Document layout analysis data
◇ ◇ ◇ ◇ ◇ ◇ ◇

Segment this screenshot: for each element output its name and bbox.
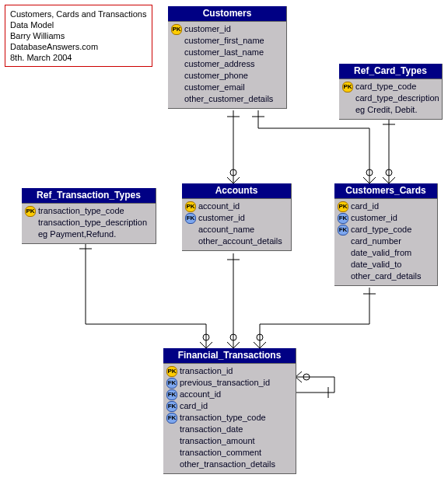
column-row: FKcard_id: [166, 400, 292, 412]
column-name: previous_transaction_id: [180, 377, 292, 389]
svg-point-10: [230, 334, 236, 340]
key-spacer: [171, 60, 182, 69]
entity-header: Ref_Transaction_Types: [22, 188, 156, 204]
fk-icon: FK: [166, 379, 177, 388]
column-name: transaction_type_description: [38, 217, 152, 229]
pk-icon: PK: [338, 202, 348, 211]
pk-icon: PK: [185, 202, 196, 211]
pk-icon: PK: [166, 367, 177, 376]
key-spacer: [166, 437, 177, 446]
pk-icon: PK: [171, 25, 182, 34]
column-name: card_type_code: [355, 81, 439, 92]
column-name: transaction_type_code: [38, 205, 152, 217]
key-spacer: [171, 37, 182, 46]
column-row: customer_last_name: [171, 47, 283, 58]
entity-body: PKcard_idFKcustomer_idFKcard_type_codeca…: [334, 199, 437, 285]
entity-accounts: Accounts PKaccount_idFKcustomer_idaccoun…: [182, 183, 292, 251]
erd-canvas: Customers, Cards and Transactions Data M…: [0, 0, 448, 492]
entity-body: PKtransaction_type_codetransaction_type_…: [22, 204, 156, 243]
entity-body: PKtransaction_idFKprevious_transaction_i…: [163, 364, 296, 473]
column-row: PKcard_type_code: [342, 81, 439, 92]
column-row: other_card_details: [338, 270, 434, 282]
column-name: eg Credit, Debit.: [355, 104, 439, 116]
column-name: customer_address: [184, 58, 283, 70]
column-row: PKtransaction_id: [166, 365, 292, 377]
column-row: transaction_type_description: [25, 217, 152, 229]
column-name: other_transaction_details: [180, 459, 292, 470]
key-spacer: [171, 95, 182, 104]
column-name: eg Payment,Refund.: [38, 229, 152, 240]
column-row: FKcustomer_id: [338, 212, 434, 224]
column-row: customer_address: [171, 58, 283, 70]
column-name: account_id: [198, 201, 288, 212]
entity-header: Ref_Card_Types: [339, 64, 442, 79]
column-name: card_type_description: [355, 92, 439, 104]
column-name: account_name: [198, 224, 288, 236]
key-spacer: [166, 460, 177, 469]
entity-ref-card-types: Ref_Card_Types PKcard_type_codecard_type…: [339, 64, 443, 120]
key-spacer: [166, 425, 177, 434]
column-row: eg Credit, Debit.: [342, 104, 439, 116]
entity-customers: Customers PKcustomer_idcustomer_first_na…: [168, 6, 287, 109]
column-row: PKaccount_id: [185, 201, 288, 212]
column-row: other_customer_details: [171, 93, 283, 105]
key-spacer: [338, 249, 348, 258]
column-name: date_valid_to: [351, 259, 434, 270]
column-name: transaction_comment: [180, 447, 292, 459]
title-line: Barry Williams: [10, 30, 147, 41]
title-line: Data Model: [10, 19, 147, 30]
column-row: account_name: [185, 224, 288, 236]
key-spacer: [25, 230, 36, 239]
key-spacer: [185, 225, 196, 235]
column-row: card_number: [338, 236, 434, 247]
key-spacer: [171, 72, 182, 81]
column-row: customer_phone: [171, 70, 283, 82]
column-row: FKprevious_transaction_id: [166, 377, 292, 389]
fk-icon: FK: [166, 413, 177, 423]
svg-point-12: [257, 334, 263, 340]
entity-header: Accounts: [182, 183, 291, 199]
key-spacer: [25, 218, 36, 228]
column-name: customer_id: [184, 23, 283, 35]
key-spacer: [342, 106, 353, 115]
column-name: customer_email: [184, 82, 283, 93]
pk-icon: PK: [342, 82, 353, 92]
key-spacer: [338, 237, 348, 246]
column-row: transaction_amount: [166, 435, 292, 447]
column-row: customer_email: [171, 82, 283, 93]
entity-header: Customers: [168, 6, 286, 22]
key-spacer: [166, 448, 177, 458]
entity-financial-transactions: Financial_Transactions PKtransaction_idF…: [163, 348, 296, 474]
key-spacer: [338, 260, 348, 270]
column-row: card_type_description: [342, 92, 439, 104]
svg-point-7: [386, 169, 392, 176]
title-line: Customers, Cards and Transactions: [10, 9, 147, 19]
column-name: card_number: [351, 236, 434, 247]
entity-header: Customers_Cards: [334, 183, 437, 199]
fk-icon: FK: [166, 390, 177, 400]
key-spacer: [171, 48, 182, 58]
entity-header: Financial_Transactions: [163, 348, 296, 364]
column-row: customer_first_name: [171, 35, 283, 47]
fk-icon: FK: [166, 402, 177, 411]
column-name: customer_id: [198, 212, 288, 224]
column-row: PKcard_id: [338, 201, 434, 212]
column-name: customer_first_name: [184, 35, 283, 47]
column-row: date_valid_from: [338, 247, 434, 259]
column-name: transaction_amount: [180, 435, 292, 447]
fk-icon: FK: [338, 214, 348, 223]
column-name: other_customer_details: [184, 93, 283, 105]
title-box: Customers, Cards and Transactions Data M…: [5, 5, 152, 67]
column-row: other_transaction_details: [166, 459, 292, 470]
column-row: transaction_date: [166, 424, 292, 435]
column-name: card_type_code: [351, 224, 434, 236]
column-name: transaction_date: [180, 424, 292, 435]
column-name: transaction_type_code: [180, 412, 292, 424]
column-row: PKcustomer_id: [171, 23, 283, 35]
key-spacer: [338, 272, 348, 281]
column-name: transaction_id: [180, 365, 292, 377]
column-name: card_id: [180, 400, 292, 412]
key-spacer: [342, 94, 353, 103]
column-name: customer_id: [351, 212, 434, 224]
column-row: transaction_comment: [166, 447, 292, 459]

◇ ◇ ◇ ◇ ◇ ◇ ◇

→ **INSTRUCTIONS TO FOLLOW**: Set down the entries above word for word, but drop any image.

→ **EXPECTED OUTPUT**:
Segment this screenshot: for each element output its name and bbox.
column-row: FKcard_id: [166, 400, 292, 412]
column-name: previous_transaction_id: [180, 377, 292, 389]
svg-point-10: [230, 334, 236, 340]
key-spacer: [171, 60, 182, 69]
entity-header: Ref_Transaction_Types: [22, 188, 156, 204]
fk-icon: FK: [166, 379, 177, 388]
column-name: transaction_type_description: [38, 217, 152, 229]
pk-icon: PK: [338, 202, 348, 211]
pk-icon: PK: [185, 202, 196, 211]
pk-icon: PK: [166, 367, 177, 376]
key-spacer: [166, 437, 177, 446]
pk-icon: PK: [171, 25, 182, 34]
column-name: card_type_code: [355, 81, 439, 92]
column-name: transaction_type_code: [38, 205, 152, 217]
key-spacer: [171, 37, 182, 46]
column-row: customer_last_name: [171, 47, 283, 58]
entity-body: PKcard_idFKcustomer_idFKcard_type_codeca…: [334, 199, 437, 285]
entity-accounts: Accounts PKaccount_idFKcustomer_idaccoun…: [182, 183, 292, 251]
erd-canvas: Customers, Cards and Transactions Data M…: [0, 0, 448, 492]
entity-body: PKtransaction_type_codetransaction_type_…: [22, 204, 156, 243]
entity-body: PKtransaction_idFKprevious_transaction_i…: [163, 364, 296, 473]
column-row: PKcard_type_code: [342, 81, 439, 92]
column-row: other_card_details: [338, 270, 434, 282]
column-name: eg Credit, Debit.: [355, 104, 439, 116]
column-name: customer_address: [184, 58, 283, 70]
column-row: PKtransaction_id: [166, 365, 292, 377]
column-row: transaction_type_description: [25, 217, 152, 229]
column-name: other_transaction_details: [180, 459, 292, 470]
key-spacer: [171, 95, 182, 104]
column-name: eg Payment,Refund.: [38, 229, 152, 240]
column-row: FKcustomer_id: [338, 212, 434, 224]
column-row: customer_address: [171, 58, 283, 70]
column-name: account_id: [198, 201, 288, 212]
entity-header: Ref_Card_Types: [339, 64, 442, 79]
column-name: card_type_description: [355, 92, 439, 104]
column-name: account_name: [198, 224, 288, 236]
key-spacer: [166, 460, 177, 469]
entity-ref-card-types: Ref_Card_Types PKcard_type_codecard_type…: [339, 64, 443, 120]
key-spacer: [166, 425, 177, 434]
column-row: eg Credit, Debit.: [342, 104, 439, 116]
entity-customers: Customers PKcustomer_idcustomer_first_na…: [168, 6, 287, 109]
column-row: PKaccount_id: [185, 201, 288, 212]
column-row: other_customer_details: [171, 93, 283, 105]
key-spacer: [338, 249, 348, 258]
column-name: date_valid_to: [351, 259, 434, 270]
column-name: transaction_comment: [180, 447, 292, 459]
title-line: Barry Williams: [10, 30, 147, 41]
title-line: Data Model: [10, 19, 147, 30]
column-row: account_name: [185, 224, 288, 236]
key-spacer: [25, 230, 36, 239]
key-spacer: [185, 225, 196, 235]
column-row: card_number: [338, 236, 434, 247]
key-spacer: [171, 72, 182, 81]
column-row: customer_phone: [171, 70, 283, 82]
column-row: FKprevious_transaction_id: [166, 377, 292, 389]
fk-icon: FK: [166, 413, 177, 423]
svg-point-12: [257, 334, 263, 340]
entity-header: Accounts: [182, 183, 291, 199]
key-spacer: [25, 218, 36, 228]
column-name: customer_id: [184, 23, 283, 35]
key-spacer: [342, 106, 353, 115]
column-name: customer_email: [184, 82, 283, 93]
pk-icon: PK: [342, 82, 353, 92]
key-spacer: [338, 237, 348, 246]
column-row: transaction_amount: [166, 435, 292, 447]
column-row: customer_email: [171, 82, 283, 93]
entity-header: Customers: [168, 6, 286, 22]
key-spacer: [166, 448, 177, 458]
entity-financial-transactions: Financial_Transactions PKtransaction_idF…: [163, 348, 296, 474]
key-spacer: [338, 260, 348, 270]
column-row: card_type_description: [342, 92, 439, 104]
svg-point-7: [386, 169, 392, 176]
title-line: Customers, Cards and Transactions: [10, 9, 147, 19]
column-name: card_number: [351, 236, 434, 247]
entity-header: Customers_Cards: [334, 183, 437, 199]
fk-icon: FK: [166, 390, 177, 400]
key-spacer: [171, 48, 182, 58]
entity-header: Financial_Transactions: [163, 348, 296, 364]
column-row: customer_first_name: [171, 35, 283, 47]
fk-icon: FK: [166, 402, 177, 411]
column-name: customer_id: [198, 212, 288, 224]
column-row: PKcard_id: [338, 201, 434, 212]
column-name: customer_first_name: [184, 35, 283, 47]
column-row: date_valid_from: [338, 247, 434, 259]
column-name: transaction_amount: [180, 435, 292, 447]
fk-icon: FK: [338, 214, 348, 223]
column-name: other_customer_details: [184, 93, 283, 105]
title-box: Customers, Cards and Transactions Data M…: [5, 5, 152, 67]
column-row: other_transaction_details: [166, 459, 292, 470]
column-row: transaction_date: [166, 424, 292, 435]
column-name: card_type_code: [351, 224, 434, 236]
column-name: transaction_date: [180, 424, 292, 435]
column-name: transaction_type_code: [180, 412, 292, 424]
column-row: PKcustomer_id: [171, 23, 283, 35]
key-spacer: [338, 272, 348, 281]
column-name: transaction_id: [180, 365, 292, 377]
column-name: card_id: [180, 400, 292, 412]
key-spacer: [342, 94, 353, 103]
column-name: customer_id: [351, 212, 434, 224]
column-row: transaction_comment: [166, 447, 292, 459]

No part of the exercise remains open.